** Opening RECORDS PROVIDED block **

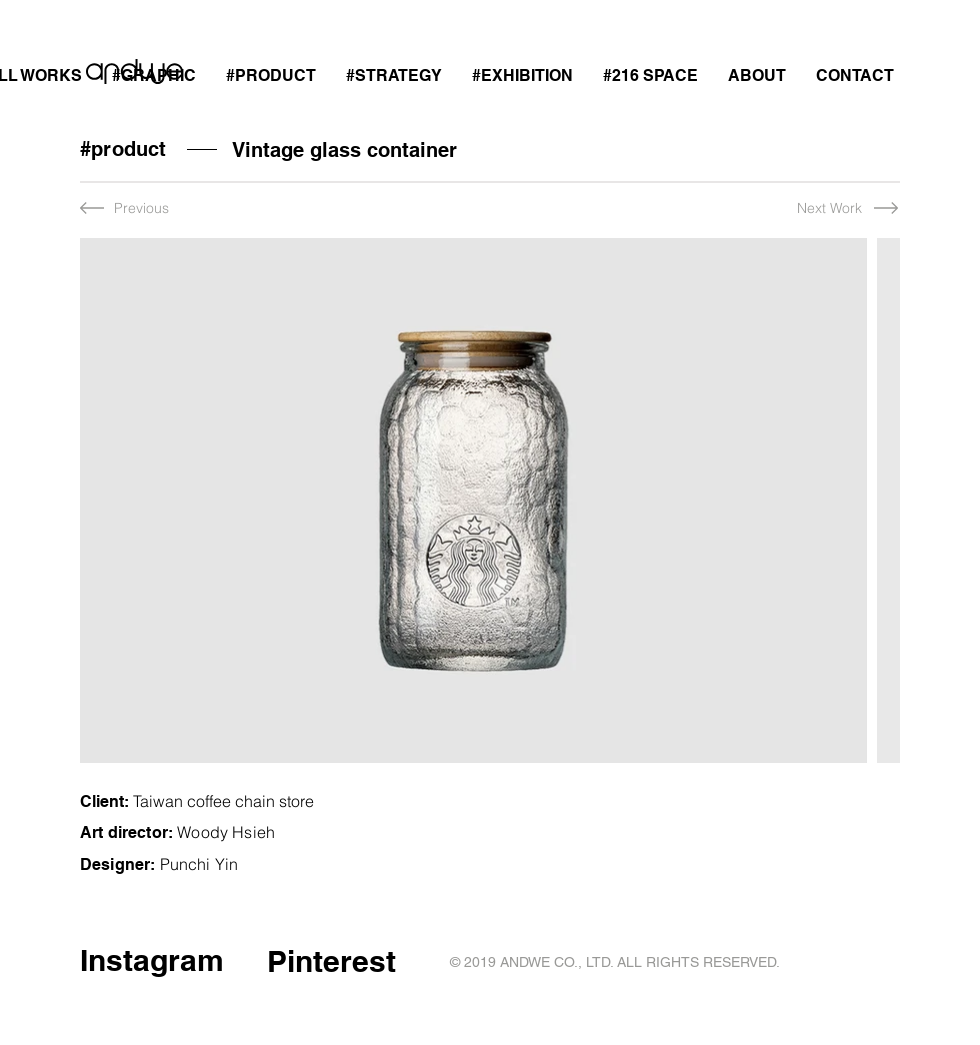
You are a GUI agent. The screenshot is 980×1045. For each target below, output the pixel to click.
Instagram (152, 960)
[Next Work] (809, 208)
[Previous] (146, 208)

** Closing RECORDS PROVIDED block **
** Opening RECORDS PROVIDED block **

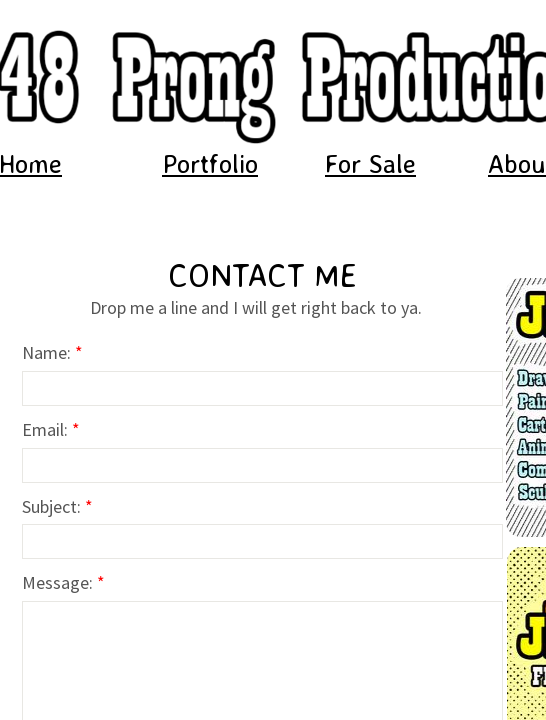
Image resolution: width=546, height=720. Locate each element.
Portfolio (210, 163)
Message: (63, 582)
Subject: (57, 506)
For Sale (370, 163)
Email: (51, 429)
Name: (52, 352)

** Closing RECORDS PROVIDED block **

ACTION ITEM:
Beginning at the line above that contains "You are a GUI", return each line exactly through the line that contains "[Previous] (146, 208)", and no others.

WRITTEN ANSWER:
You are a GUI agent. The screenshot is 980×1045. For each target below, output the pixel to click.
Instagram (152, 960)
[Next Work] (809, 208)
[Previous] (146, 208)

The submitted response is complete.